Internet Travel Monitor - Industry NewsTravel Exports Finally Back Up to Pre-9/11 Levels
March 8, 2017
Research Round-Up: Travel Exports Regain Pre-9/11 Share,
Plus What Inflation Levels Say About Future Economic Growth
Earlier in February, the U.S. Department of Commerce reported that travel exports increased in December 2016 for the sixth month in a row, after declining for much of the first half of the year, bringing international travel’s share of total U.S. exports to 11.2 percent. This is the sector’s highest share of spending in the U.S. since 2000, just before the fallout from the September 11, 2001 attacks caused U.S. market share to plummet sharply among other global destinations.

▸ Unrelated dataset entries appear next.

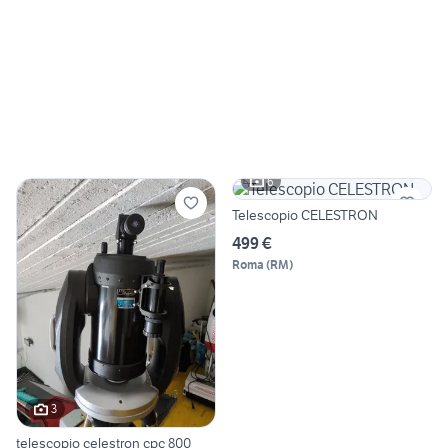
6
Telescopio CELESTRON
499 €
Roma
(
RM
)
3
telescopio celestron cpc 800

Travel exports edged up 0.4 percent in 2016 to a record of $247 billion. By comparison, overall U.S. exports declined by 2.3 percent last year. International travel generated an $88 billion trade surplus in favor of the United States—without which, U.S. Travel researchers noted, the overall 2016 U.S. trade deficit of $502 billion would have been 18 percent greater.

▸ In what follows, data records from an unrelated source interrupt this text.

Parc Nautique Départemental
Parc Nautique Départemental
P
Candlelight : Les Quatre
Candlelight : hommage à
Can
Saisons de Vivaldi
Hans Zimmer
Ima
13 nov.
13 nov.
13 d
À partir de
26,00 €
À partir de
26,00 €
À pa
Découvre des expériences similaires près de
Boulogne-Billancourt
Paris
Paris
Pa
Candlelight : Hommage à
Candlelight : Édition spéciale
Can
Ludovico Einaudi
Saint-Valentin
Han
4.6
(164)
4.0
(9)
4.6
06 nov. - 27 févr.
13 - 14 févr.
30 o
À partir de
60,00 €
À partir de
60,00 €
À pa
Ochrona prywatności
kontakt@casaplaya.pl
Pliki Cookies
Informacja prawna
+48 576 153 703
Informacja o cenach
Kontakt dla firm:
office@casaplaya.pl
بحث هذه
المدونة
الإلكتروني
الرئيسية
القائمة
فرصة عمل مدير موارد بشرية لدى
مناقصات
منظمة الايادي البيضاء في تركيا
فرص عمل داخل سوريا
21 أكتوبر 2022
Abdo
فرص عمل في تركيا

The news was greeted with jubilation by the travel industry.
2016 Driver and Flyer Traffic, Plus Amtrak Ridership Around Inauguration
As many outlets reported in late February, drivers logged 3.2 million miles on U.S. roads last year, according to Federal Highway Administration estimates. Hard data from the agency shows that in November 2016, travel on all U.S. roads and streets increased 4.3 percent year-over-year.
Additionally, according to the International Air Transport Association (IATA), North American airlines saw demand rise 2.6 percent in 2016, with much of that growth occurring in the second quarter. Traffic was strongest on Pacific routes.
More recent rail data also shows an uptick in travel demand. Thanks to the presidential inauguration and related events, Amtrak ridership jumped 6.8 percent in January 2017, compared to the year prior.
Can Consumer Spending Finally Fire Up the Economy?
Consumer spending was strong at the end of last year—and inflation is starting to reflect as much. Headline inflation increased 2.1 percent in December 2016, the highest number in 29 months.
This stronger inflation coincides with a host of positive economic indicators, including a recent renewal in domestic business confidence and a surging stock market, along with the accompanying uptick in consumer confidence and spending.
According to Commerce Department data, U.S. GDP grew by a meager 1.6 percent in 2016. However, business confidence is likely buoyed by President Trump’s promises of deregulation and tax reform—and the underlying U.S. economy is probably in its strongest post-recovery shape ever, according to the nation’s top economists. All of this is a perfect storm that may portend potential economic growth ahead.